Rome also failed because it was attempting to build everything (transpiler/bundler/linter/etc) from scratch.
It was also unfortunately timed. When they started they were competing against webpack, but right around the start of the project compilers written in more performant languages like ESBuld and SWC start to take off and out compete Rome before it even got off the ground.
TIming was hardly an issue since they didn't produce anything important. moreover, their first focus was on formatter, which can be as low priority for any dev as it gets.
Even Vite+ is focused on vite and rolldown first, and formatter last.
Sure, but a large part of why they never managed to produce anything useful is because SWC/ESBuild basically made the whole Rome architecture obsolete and killed all momentum around the project before they got anywhere.

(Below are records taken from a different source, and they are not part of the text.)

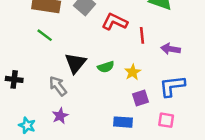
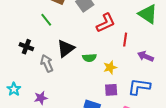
red L-shape: (115, 22) -> (106, 23), turned 115
black cross: (14, 79) -> (26, 47), moved
purple star: (60, 116) -> (41, 98), moved

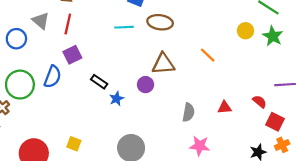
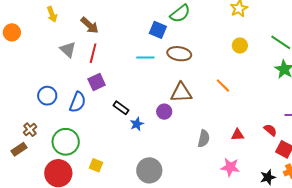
yellow circle: (245, 31) -> (240, 46), moved
blue circle: (16, 39) -> (47, 96), moved
green circle: (20, 85) -> (66, 142), moved
pink star: (200, 146) -> (230, 167), moved

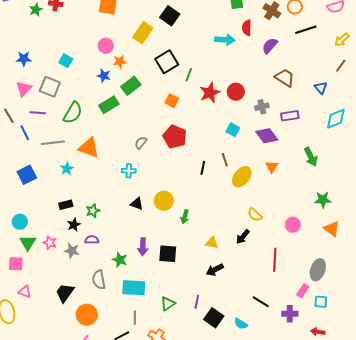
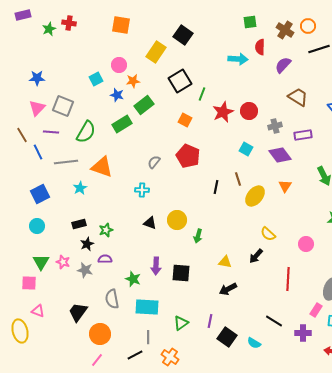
cyan square: (66, 61) -> (96, 79), moved, turned 32
cyan circle: (20, 222) -> (37, 226), moved

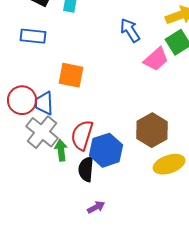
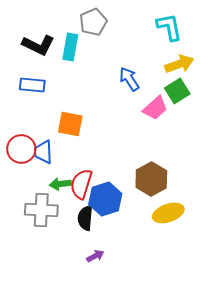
gray cross: (42, 132) -> (41, 210), moved, turned -36
green arrow: (61, 150) -> (60, 184), moved, turned -90

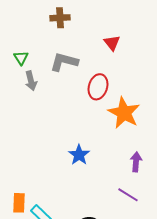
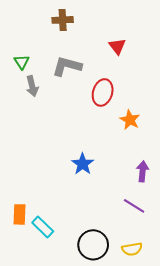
orange star: (124, 113) -> (130, 120), size x0.6

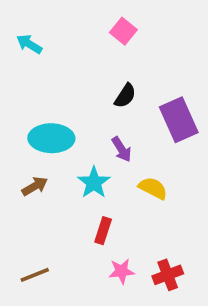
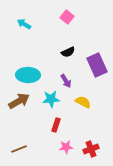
cyan arrow: (29, 44) -> (24, 24), moved
black semicircle: (125, 96) -> (68, 52), turned 32
cyan star: (94, 183) -> (51, 99), turned 30
brown arrow: (35, 186) -> (19, 101), size x1.5

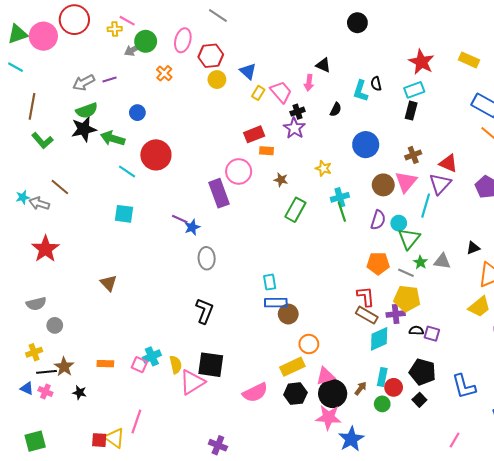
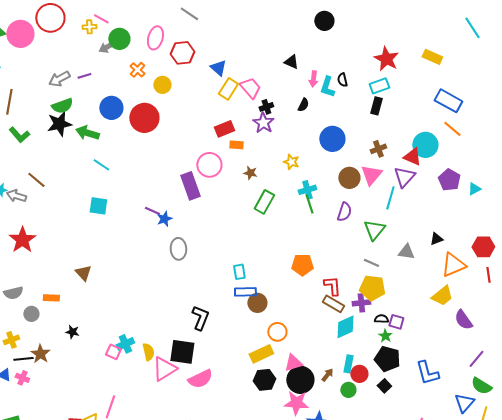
yellow circle: (217, 80) -> (162, 85), moved
pink arrow: (309, 83) -> (313, 79), moved
yellow rectangle: (258, 93) -> (228, 89), size x1.5
blue circle: (137, 113) -> (111, 108), size x1.5
red circle: (156, 155) -> (144, 118), moved
cyan circle: (399, 223) -> (425, 145), moved, size x1.6
green star: (420, 262) -> (385, 336), moved
orange pentagon: (378, 263) -> (302, 265), moved
black L-shape: (205, 311) -> (200, 318), moved
orange rectangle: (105, 364) -> (51, 298), moved
black star: (80, 393) -> (72, 332), moved
pink semicircle: (255, 393) -> (200, 379), moved

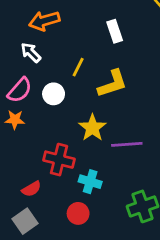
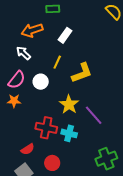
white rectangle: (115, 31) -> (65, 35), moved, turned 56
purple line: (127, 144) -> (94, 115), turned 55
cyan cross: (90, 182) -> (69, 133), moved
red circle: (78, 213) -> (52, 163), moved

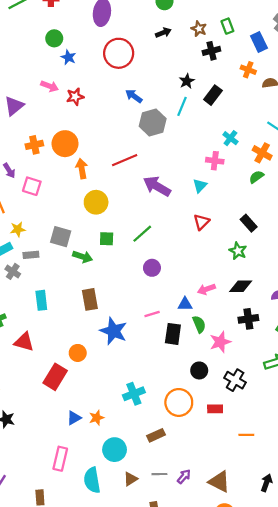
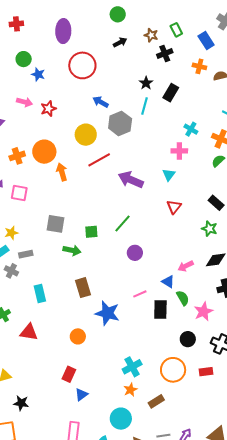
yellow circle: (96, 202) -> (86, 135), moved
gray square: (61, 237) -> (56, 224), moved
blue triangle: (185, 304) -> (168, 282), turned 40
red rectangle: (55, 377) -> (69, 374), moved, size x0.7
orange star: (97, 418) -> (131, 390), moved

what has SWC has to do with thier success or failure for Rome? Rome was VC funded, afaik, turbopack still persists despite it being effectively obsolete with vite
Rome was going to be a whole toolchain built completely in Javascript. That was why they started with linting and formatting because they first had to implement the Javascript language parser and AST that was going to be the core of Rome. Linting and formatting was two easy things to start with while the ironed out the parser and AST implementation.
But when SWC/Esbuild came around to prove how much faster and efficient the compilation can be when written in a more performant language like Rust or Go, all hype around Rome died because no one wanted another Javascript toolchain.
Turbopack is backed by Vercel who obviously have a lot more capital behind them, but it's also built on Rust and at least has the potential to compete.